The Most Portable Record Player Ever: Speaking of innovative uses of vinyl, this comes via (among numerous other places) vinylathletes.com. It’s a self-contained, manually operated record player, from the sound design/production group GGRP (ggrp.com). (Update March 25, 2010: Additional information on the historical provenance of this idea, via Steve Roden’s inbetweennoise.blogspot.com: disquiet.com.)

The 20-Drawer Motet: Janet Cardiff and George Bures Miller, famed for the great “40-Part Motet,” have a new exhibit up at the gallery Luhring Augustine in Manhattan. The main feature is a new work, “The Carnie”: “A small children’s carousel is activated by a start button. It grinds slowly up to speed, while lights and music emanate from the structure and moving shadows are cast onto the walls.” Also featured, as shown here, “The Cabinet of Curiousness,” a re-purposed chest with 20 drawers:

“Functioning as an interactive piece, the opening of each drawer activates a voice or piece of music from within the cabinet. The audience, assuming the role of a DJ, may experience the clarity of sound from one drawer or a cacophony of sounds from numerous drawers opened simultaneously as the cabinet is played like an instrument. A contrast emerges between the obsolete system of cataloguing single pieces of data and our current tendency to inundate ourselves with excessive information.”

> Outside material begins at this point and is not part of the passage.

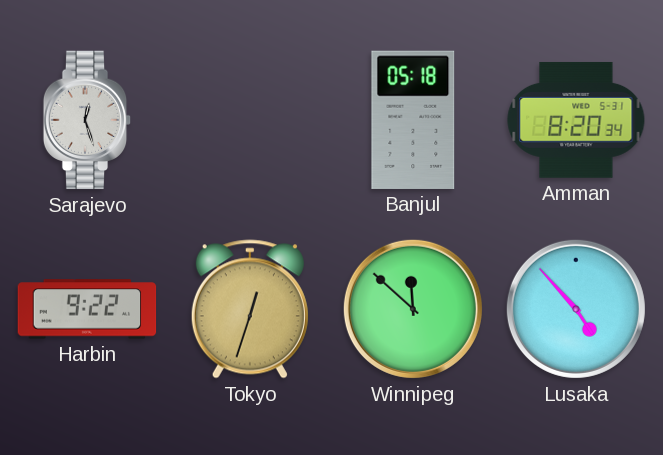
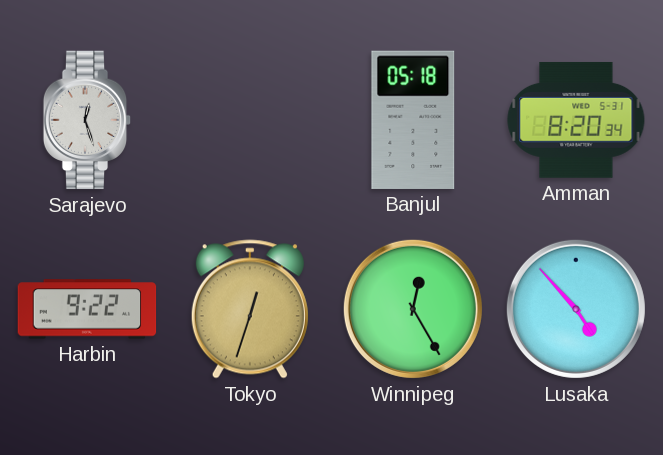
Winnipeg: 11:52 -> 12:25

More at luhringaugustine.com.

A Glint of Luminale 2010: The 2010 edition of the Luminale festival this April will feature work by, among others, Dienststelle (aka Karl Kliem), whose six-speaker surround-sound “Hafen 2″ synchronizes music and fluorescent bulbs. Details at dienststelle.de and luminapolis.com.

Honk if You Support Privacy: Employee disgruntlement + privacy-invading software = unintentional sound art involving over 100 cars honking their horns: downloadsquad.com.

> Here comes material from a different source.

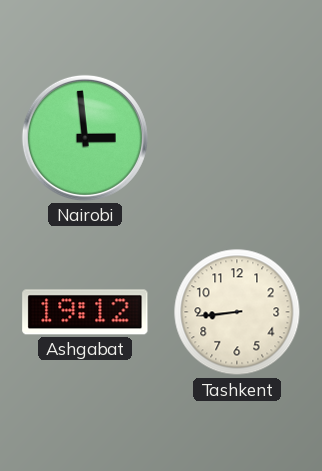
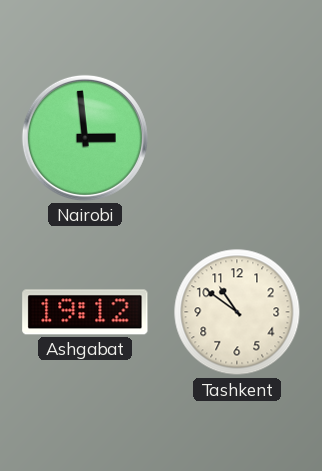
Tashkent: 8:44 -> 10:51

More on Another Green World: Of the dozen-plus entries in the 33 1/3 series of album-specific books, Geeta Dayal‘s recent one on Brian Eno‘s Another Green World is easily, at just over 100 pages, among the most brief, which is unfortunate, but the publicity for the book has given her an opportunity to expand on her thinking, including a two-part series of conversations with her former teacher, the always broad-minded and curious Henry Jenkins: henryjenkins.org, henryjenkins.org.

Listen to the Trees: The sound of the vascular systems of thirty trees: boingboing.net (thanks for the tip, Molly Sheridan, of artsjournal.com/gap). By field-recording legend Bernie Krause.

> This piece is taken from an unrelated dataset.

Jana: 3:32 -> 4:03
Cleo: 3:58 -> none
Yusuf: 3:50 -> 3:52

The Guggenheim Has a Ball: The Guggenheim invited numerous artists to re-imagine the famous rotunda (details at guggenheim.org). This is Christian Marclay‘s:

Tuning Pratt’s Physical Plant: Geoff Manaugh over at bldgblog.blogspot.com visits the school’s steam infrastructure as it is transformed, each year, into a musical instrument.

The Anechoic Automobile: Nick Seaver over at noiseforairports.com notes this silent-themed ad campaign from Acura:

London’s Alright if You Like Exposed Speakers: Frieze.com‘s Frances Morgan on the Florian Hecker exhibit at Chisenhale (chisenhale.org.uk) in London through March 28:

2 x 3 Kanal (2009) is exhibition’s centrepiece, both literally — three outward-facing speakers are suspended from the middle of the ceiling — and in the success with which it brings together the concerns that are raised by the other works. The 19-minute work feels unlike an experiment or the exposition of a single idea: it is very much a composition. The synthesis of the means of transmission — the two three-channel pieces are played between the three speakers, rotating in different directions — and audio content feels perfectly realized, and visitors appear to fully inhabit the work, forming circles around the speakers, or moving to their own interior logic towards and away from the sound.”

Artforum.com has more details, from when the work was at Bawag Contemporary in Vienna late last year (bawagcontemporary.at). One image of the expressly stark show:

Shoe Horn: A friend posted this query recently, wondering what brand of shoes this logo is for. The logo looks like a visual depiction of sound emanating from a single source, as from a radio tower — it also vaguely resembles a megaphone. Any idea what brand it is? Sneaker culture is, generally speaking, afield from this site, but the sonic imagery makes it of interest.